Payne realized a few years ago how much the waterkeeper movement had grown when he noticed how many translators were at the annual waterkeeper meeting.
“At that conference, when I heard the Russian, the Chinese and the other languages, I went ‘Holy Moses, it worked.’ It’s amazing,” Payne said at a christening ceremony for his new boat in Yarmouth.
Waterkeepers are typically hired by nonprofit groups to be environmental watchdogs over local bodies of water. The first, John Cronin, came on board in 1983 as the Hudson riverkeeper to patrol the river, restore its fisheries and push for having environmental laws enforced.
In 1992, Payne and six other waterkeepers formed the Alliance of River, Sound and Baykeepers with the aim of growing their numbers.
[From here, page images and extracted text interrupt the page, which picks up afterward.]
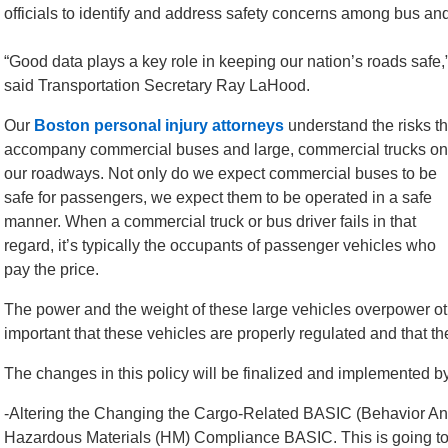
officials to identify and address safety concerns among bus an
“Good data plays a key role in keeping our nation’s roads safe,
said Transportation Secretary Ray LaHood.
Our
Boston personal injury attorneys
understand the risks th
accompany commercial buses and large, commercial trucks on
our roadways. Not only do we expect commercial buses to be
safe for passengers, we expect them to be operated in a safe
manner. When a commercial truck or bus driver fails in that
regard, it’s typically the occupants of passenger vehicles who
pay the price.
The power and the weight of these large vehicles overpower oth
important that these vehicles are properly regulated and that th
The changes in this policy will be finalized and implemented
-Altering the Changing the Cargo-Related BASIC (Behavior An
Hazardous Materials (HM) Compliance BASIC. This is going to hel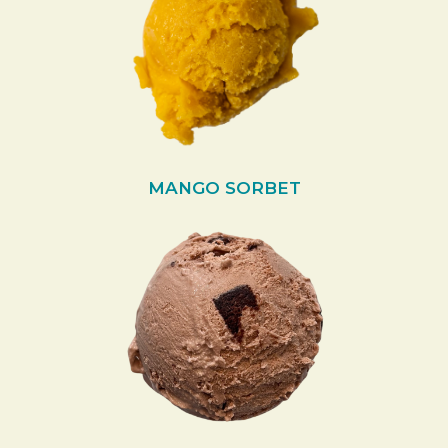
MANGO SORBET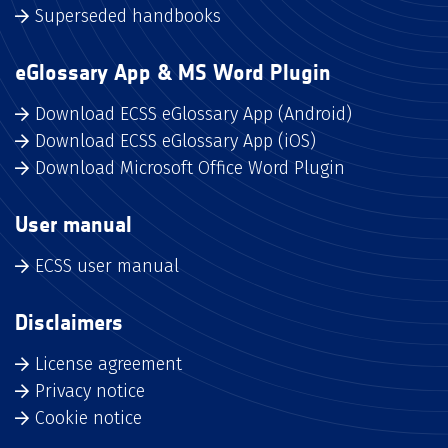
Superseded handbooks
eGlossary App & MS Word Plugin
Download ECSS eGlossary App (Android)
Download ECSS eGlossary App (iOS)
Download Microsoft Office Word Plugin
User manual
ECSS user manual
Disclaimers
License agreement
Privacy notice
Cookie notice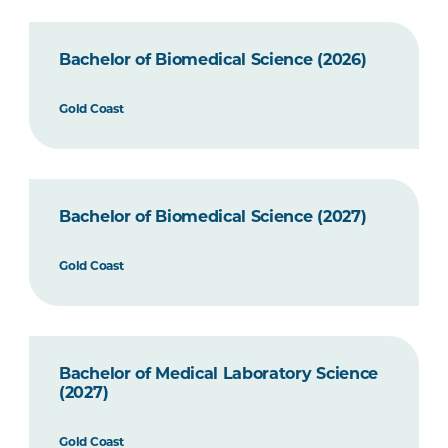
Bachelor of Biomedical Science (2026)
Gold Coast
Bachelor of Biomedical Science (2027)
Gold Coast
Bachelor of Medical Laboratory Science
(2027)
Gold Coast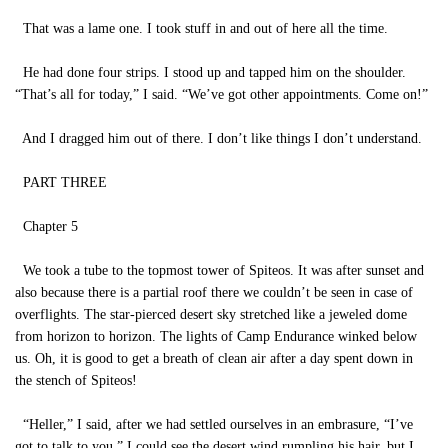
That was a lame one. I took stuff in and out of here all the time.
He had done four strips. I stood up and tapped him on the shoulder.
“That’s all for today,” I said. “We’ve got other appointments. Come on!”
And I dragged him out of there. I don’t like things I don’t understand.
PART THREE
Chapter 5
We took a tube to the topmost tower of Spiteos. It was after sunset and
also because there is a partial roof there we couldn’t be seen in case of
overflights. The star-pierced desert sky stretched like a jeweled dome
from horizon to horizon. The lights of Camp Endurance winked below
us. Oh, it is good to get a breath of clean air after a day spent down in
the stench of Spiteos!
“Heller,” I said, after we had settled ourselves in an embrasure, “I’ve
got to talk to you.” I could see the desert wind rumpling his hair, but I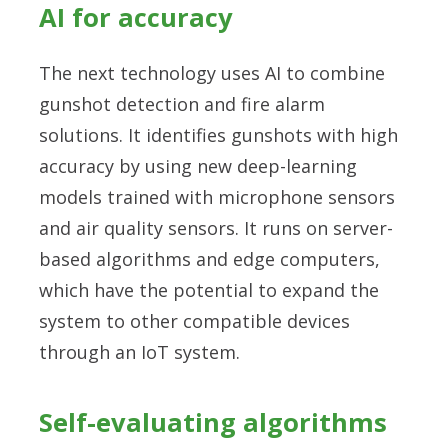
AI for accuracy
The next technology uses AI to combine
gunshot detection and fire alarm
solutions. It identifies gunshots with high
accuracy by using new deep-learning
models trained with microphone sensors
and air quality sensors. It runs on server-
based algorithms and edge computers,
which have the potential to expand the
system to other compatible devices
through an IoT system.
Self-evaluating algorithms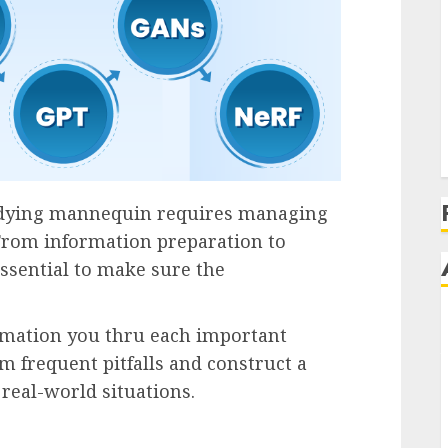
udying mannequin requires managing
From information preparation to
ssential to make sure the
ormation you thru each important
m frequent pitfalls and construct a
real-world situations.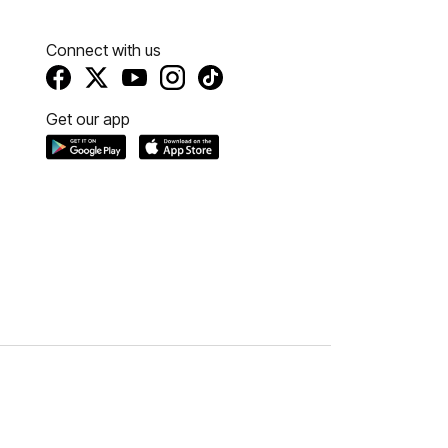
Connect with us
Get our app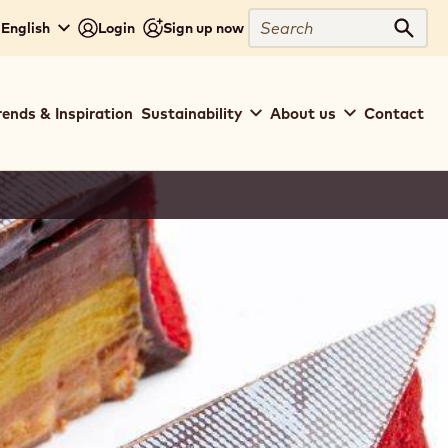
Search
English
Login
Sign up now
Sear
rends & Inspiration
Sustainability
About us
Contact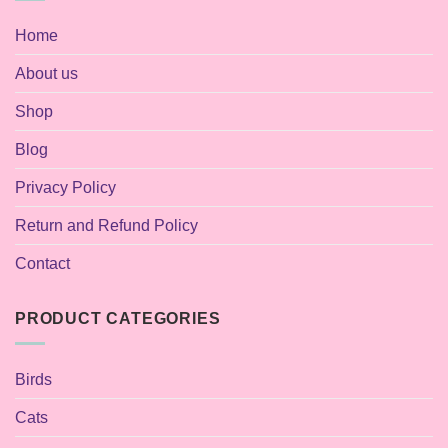
Home
About us
Shop
Blog
Privacy Policy
Return and Refund Policy
Contact
PRODUCT CATEGORIES
Birds
Cats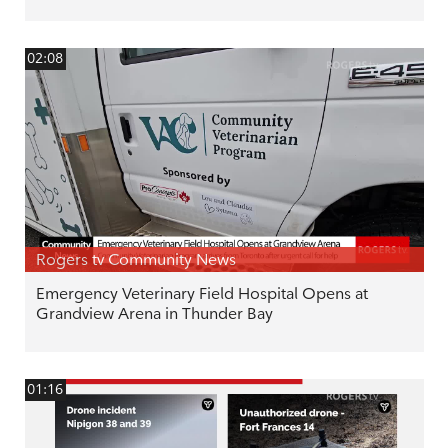
02:08
Rogers tv Community News
Emergency Veterinary Field Hospital Opens at
Grandview Arena in Thunder Bay
01:16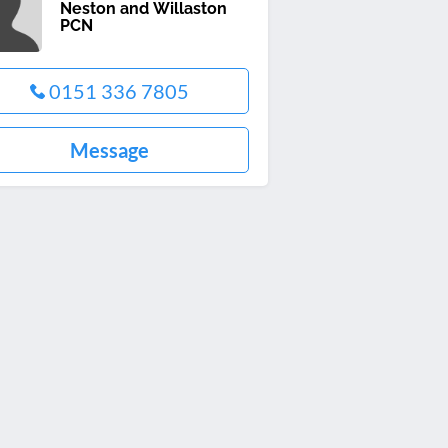
Neston and Willaston
PCN
0151 336 7805
Message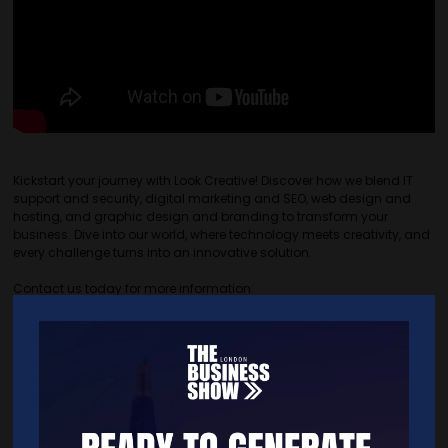
Kickstart your journey with Look Creative! Discover how we blend IT
support and security, digital marketing and SEO, web design and
hosting, and graphic design and branding to transform your
business. Dive into our world, where technology meets creativity, and
every challenge turns into an innovative solution.
Contact us today for more information:
�� Phone: 01454 308330
�� Email: hello@lookcreative.uk
�� Website: www.lookcreative.uk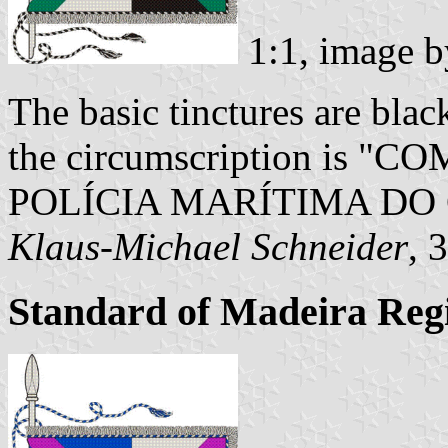
1:1, image 
The basic tinctures are black
the circumscription is
POLÍCIA MARÍTIMA DO
Klaus-Michael Schneider
, 
Standard of Madeira Re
By 1999, their ranks had increased to 34, and they formed the Waterkeeper Alliance, an organization that sets standards for and certifies waterkeepers worldwide.
Now there are 209 members, including a bayoukeeper in Louisiana, a canalkeeper in London and a wetlandskeeper in Australia.
Waterkeeper Alliance Executive Director Marc Yaggi said waterkeepers are found in places as diverse as the Amazon River Basin, the Tigris River in Iraq and the Bagmati River in Nepal, which is considered holy by Hindus and Buddhists.
“I think people recognize we have a right to clean water for swimming, drinking and fishing, and someone’s got to stand up for it,” Yaggi said. “They’ve seen the model work on Casco Bay, they’ve seen it work on the Hudson River, they’ve seen it work on Long Island Sound and all these other waterways, and they’re inspired to replicate it.”
In Casco Bay, Payne looks the part of a mariner — barrel-chested with a big white beard — as he patrols the waters in his vessel, keeping tabs on the health of the 230-square mile bay, which supports commercial fishing, recreation, tourism and shipping.
Through the years, he has worked to combat pollution and had pump-out stations installed at marinas so boaters don’t have to dispose of sewage from marine toilets at sea. When a tanker struck a bridge in Portland Harbor in 1996, spilling 180,000 gallons of oil, Payne assembled a group of volunteers to help clean it up. For more than 20 years, he’s run a water quality monitoring program where citizen stewards take temperature, salinity, acidity, oxygen, water clarity and other measurements of the bay on a regular basis.
But he says he has it easy compared with others who have been scorned, harassed and even shot at, he said. One rule for waterkeepers is that they must have a boat, but the Waterkeeper Alliance made an exception for a riverkeeper in China.
“It’s illegal to have a boat on his river, and that’s not a bad idea because the fumes will kill you,” Payne said. “So he has a little tougher job than I do.”
Payne has motivated others worldwide, said Andy Willner, the New Jersey-New York baykeeper from 1989 to 2008.
“Waterkeepers and the people who are drawn to the idea are people who have grown up in a place and want to protect that place,” he said. “So whether that person is in India or England or Colombia, South America or China or the United States, they all have the same impulse, which is to protect their home.”
Payne half-jokingly says he’d like to see waterkeepers on all seven continents — which would mean recruiting one for Antarctica.
“We’re going to make him an icekeeper,” he said.